Archives for posts with tag: christmas

It’s the most wonderful time of the year, or not. Mostly not for a lot of people I love.

The sentimental songs, the snow, and all the stuff can serve as reminders of estranged family, or no family, or family that is very far away; of cold nights spent in stairwells or under a bridge or in a house that is not a home; of no money for rent or food or presents. For me, this month is magnifying the absence of my mom. I am also admittedly feeling a weariness about the excessive commercial nature of Christmas. Part of me wants to hibernate until January.

Today we had our Monday Drop-In. Interspersed throughout the day were interactions with people experiencing a variety of emotions. Some were grieving lost relationships and the death of loved ones. A number of people lit up when a new friend of The Dale showed up with their six-month old baby. Others expressed anger and frustration at life. A few joined in a rendition of Silent Night. By the end of the day my heart was heavy because though there were many sweet moments, there was much sadness.

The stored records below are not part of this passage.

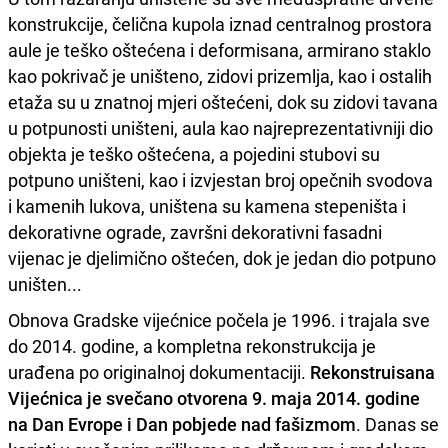
konstrukcije, čelična kupola iznad centralnog prostora
aule je teško oštećena i deformisana, armirano staklo
kao pokrivač je uništeno, zidovi prizemlja, kao i ostalih
etaža su u znatnoj mjeri oštećeni, dok su zidovi tavana
u potpunosti uništeni, aula kao najreprezentativniji dio
objekta je teško oštećena, a pojedini stubovi su
potpuno uništeni, kao i izvjestan broj opečnih svodova
i kamenih lukova, uništena su kamena stepeništa i
dekorativne ograde, završni dekorativni fasadni
vijenac je djelimično oštećen, dok je jedan dio potpuno
uništen...
Obnova Gradske vijećnice počela je 1996. i trajala sve
do 2014. godine, a kompletna rekonstrukcija je
urađena po originalnoj dokumentaciji.
Rekonstruisana
Vijećnica je svečano otvorena 9. maja 2014. godine
na Dan Evrope i Dan pobjede nad fašizmom
. Danas se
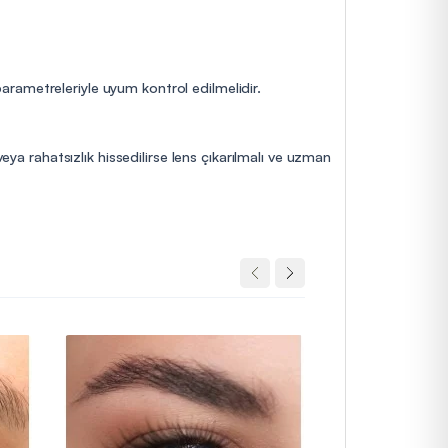
 parametreleriyle uyum kontrol edilmelidir.
eya rahatsızlık hissedilirse lens çıkarılmalı ve uzman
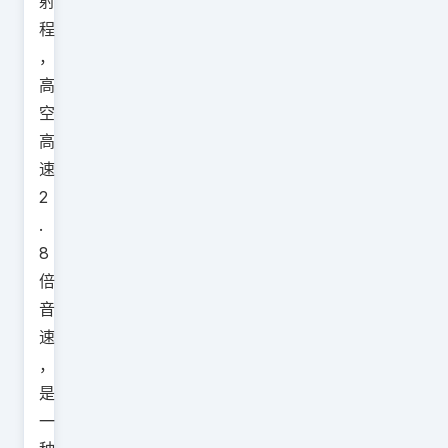
射
程
，
高
空
高
速
2
.
8
倍
音
速
，
是
一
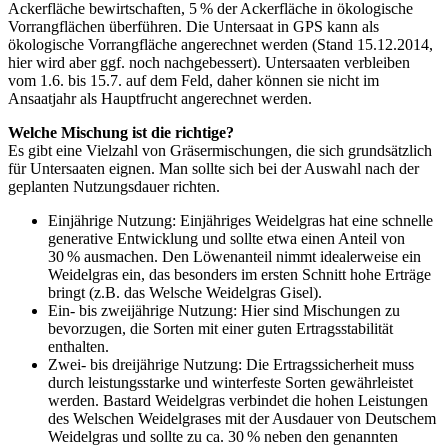
Ackerfläche bewirtschaften, 5 % der Ackerfläche in ökologische
Vorrangflächen überführen. Die Untersaat in GPS kann als
ökologische Vorrangfläche angerechnet werden (Stand 15.12.2014,
hier wird aber ggf. noch nachgebessert). Untersaaten verbleiben
vom 1.6. bis 15.7. auf dem Feld, daher können sie nicht im
Ansaatjahr als Hauptfrucht angerechnet werden.
Welche Mischung ist die richtige?
Es gibt eine Vielzahl von Gräsermischungen, die sich grundsätzlich
für Untersaaten eignen. Man sollte sich bei der Auswahl nach der
geplanten Nutzungsdauer richten.
Einjährige Nutzung: Einjähriges Weidelgras hat eine schnelle
generative Entwicklung und sollte etwa einen Anteil von
30 % ausmachen. Den Löwenanteil nimmt idealerweise ein
Weidelgras ein, das besonders im ersten Schnitt hohe Erträge
bringt (z.B. das Welsche Weidelgras Gisel).
Ein- bis zweijährige Nutzung: Hier sind Mischungen zu
bevorzugen, die Sorten mit einer guten Ertragsstabilität
enthalten.
Zwei- bis dreijährige Nutzung: Die Ertragssicherheit muss
durch leistungsstarke und winterfeste Sorten gewährleistet
werden. Bastard Weidelgras verbindet die hohen Leistungen
des Welschen Weidelgrases mit der Ausdauer von Deutschem
Weidelgras und sollte zu ca. 30 % neben den genannten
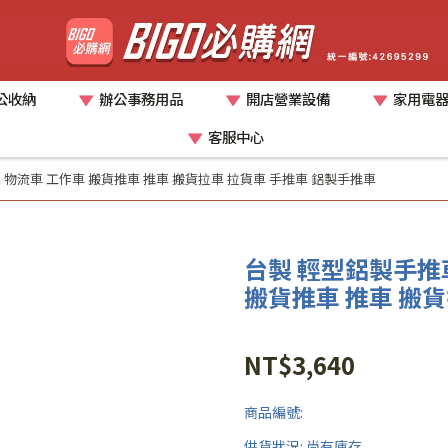
公收納
辦公事務用品
開店營業設備
家用電
客服中心
車 物流車 工作車 搬貨推車 推車 搬貨拉車 拉貨車 手推車 鋁製手推車
台製 輕型鋁製手推車
搬貨推車 推車 搬貨
NT$3,640
商品編號:
供貨狀況:
尚有庫存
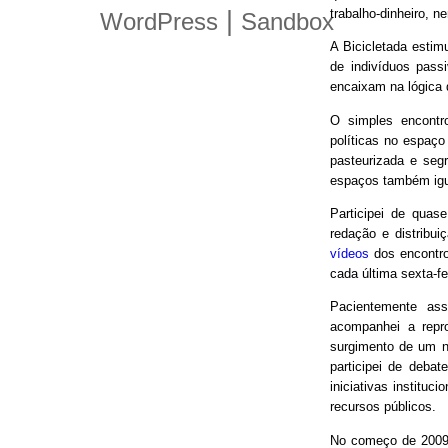
trabalho-dinheiro, n
|
WordPress
Sandbox
A Bicicletada estim
de indivíduos pas
encaixam na lógica
O simples encontro
políticas no espaço
pasteurizada e seg
espaços também igu
Participei de quas
redação e distribui
vídeos
dos encontro
cada última sexta-f
Pacientemente ass
acompanhei a repro
surgimento de um n
participei de debat
iniciativas instituc
recursos públicos.
No começo de 2009,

Yesterday we gathered together for our Sunday service and lit the Advent candle that represents joy. What does it mean to not just experience a fleeting happiness, but a grounded joy in whatever our circumstances might be? A number of people, many of whom were at the drop-in today, and all no stranger to challenge, contributed to the discussion. We encouraged one another to not allow our struggles to define us or rob us of joy, to practice gratitude for even the smallest of things, to learn to rejoice, and to again and again, choose joy.

Right now, even as I sit here feeling burdened for my friends and missing my mom, I am trying to slow down and do what we talked about yesterday. I hunger for the peace that passes all understanding, something I know is real and gratefully regularly experience. It helps to remember that the impact of Christmas is to be felt everyday of the year, not just on the 25th, for light has pierced the darkness and brought with it hope and yes, joy.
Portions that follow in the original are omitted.